Exercise — Start at the line in the entries below that contains "Veracruz anularán la", stop at the line that contains "los conductores que", and output exactly the lines in that span, both ends included.

Information provided —

▼▼▼

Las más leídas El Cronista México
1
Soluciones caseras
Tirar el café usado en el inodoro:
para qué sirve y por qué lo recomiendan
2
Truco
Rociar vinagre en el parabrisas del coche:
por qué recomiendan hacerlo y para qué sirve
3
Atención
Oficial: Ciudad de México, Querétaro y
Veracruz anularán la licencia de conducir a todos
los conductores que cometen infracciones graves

▲▲▲
▼▼▼

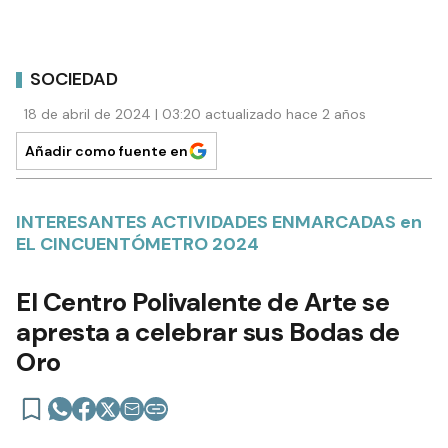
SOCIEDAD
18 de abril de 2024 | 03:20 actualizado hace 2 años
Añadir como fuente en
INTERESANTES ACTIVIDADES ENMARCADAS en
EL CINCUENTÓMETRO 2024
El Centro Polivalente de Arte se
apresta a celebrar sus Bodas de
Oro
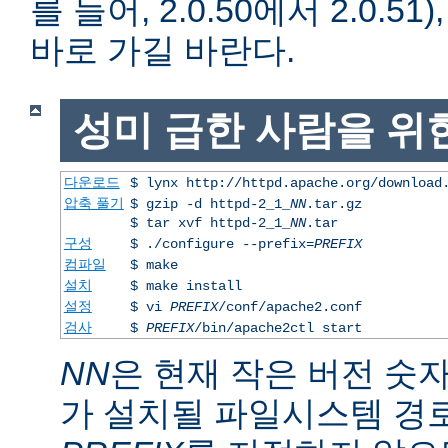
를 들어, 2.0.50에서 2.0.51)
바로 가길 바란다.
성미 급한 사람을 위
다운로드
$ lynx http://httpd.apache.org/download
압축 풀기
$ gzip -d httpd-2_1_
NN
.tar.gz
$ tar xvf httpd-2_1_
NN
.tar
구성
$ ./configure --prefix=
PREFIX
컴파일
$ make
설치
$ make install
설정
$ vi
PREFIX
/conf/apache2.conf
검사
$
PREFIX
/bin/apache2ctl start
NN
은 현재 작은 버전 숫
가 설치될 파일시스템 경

▲▲▲
▼▼▼

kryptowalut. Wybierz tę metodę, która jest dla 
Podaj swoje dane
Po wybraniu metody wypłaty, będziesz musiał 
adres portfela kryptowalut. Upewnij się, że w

▲▲▲

Solution for this exercise —
Veracruz anularán la licencia de conducir a todos
los conductores que cometen infracciones graves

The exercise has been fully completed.